Rentré chez lui, fou de joie, Monet étala «ses images». Parmi les plus belles, les plus rares épreuves, qu'il ne savait pas être d'Hokousaï, d'Outamaro, des femmes, à leur toilette, des femmes au bain, des mers, des oiseaux, des arbres fleuris, il en vit une qui représentait un troupeau de biches, et qui lui paraissait être une des plus étonnantes merveilles de cet art étonnant. Il sut, plus tard, qu'elle était de Korin...
Ce fut le commencement d'une collection célèbre, mais surtout d'une telle évolution de la peinture française, à la fin du XXXe siècle, que l'anecdote garde, en plus de sa saveur propre, une véritable valeur historique. Ceux qui voudront étudier sérieusement cet important mouvement de l'art, qu'on appela du nom d'impressionnisme, ne peuvent la négliger...
Aujourd'hui qu'on célèbre tant d'anniversaires, inutiles et ridicules, ne pourrait-on célébrer avec une pompe particulière l'anniversaire de cette journée émouvante et féconde, où un grand artiste français se rencontra, pour la première fois, à Zaandam, avec une petite estampe japonaise?...

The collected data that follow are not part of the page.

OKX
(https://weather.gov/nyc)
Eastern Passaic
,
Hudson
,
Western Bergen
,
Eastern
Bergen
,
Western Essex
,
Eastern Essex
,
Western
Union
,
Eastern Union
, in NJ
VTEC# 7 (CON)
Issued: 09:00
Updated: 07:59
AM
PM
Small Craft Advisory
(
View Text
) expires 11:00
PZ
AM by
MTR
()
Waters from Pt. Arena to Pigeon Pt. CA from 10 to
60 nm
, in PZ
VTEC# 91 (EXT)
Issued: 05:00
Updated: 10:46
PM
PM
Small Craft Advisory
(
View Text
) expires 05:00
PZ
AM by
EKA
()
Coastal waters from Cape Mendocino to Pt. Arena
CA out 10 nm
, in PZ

Je crois bien que, nulle part ailleurs, l'émotion de Claude Monet n'eût été plus forte. C'est que l'art extrême-oriental, on le voit apparaître, partout, en Hollande, et sortir, on dirait, de l'eau. Il est vrai que dans les ports d'Occident—et toute la Hollande n'est qu'un grand port—les bateaux rapportent avec eux des parcelles, des éclats de l'Orient, et de ses créations qui sont obligées de lutter, de subtilité comme de splendeur, avec la lumière même.
Venise, vêtue de drap noir, regorgeait de ces richesses transmarines, et son climat n'eût peut-être pas suffi, seul, à produire, pour l'enchantement du monde, les yeux de Titien.
Le hasard uniquement fit que Rubens n'ouvrit pas les siens à Anvers, où commerçait, avec l'Europe, de toutes les marchandises d'outre-mer, la plus grande flotte marchande du monde. Ses parents l'y ramenèrent de bonne heure, et il y a passé la partie de sa vie peut-être la plus féconde. De sorte qu'il tira des quais fameux de l'Escaut, outre l'arrangement des lignes et l'ampleur ornementale de ses compositions, une part au moins de la magnificence, dont il distribua, entre les souverains et les belles femmes de son temps, les éblouissantes effigies.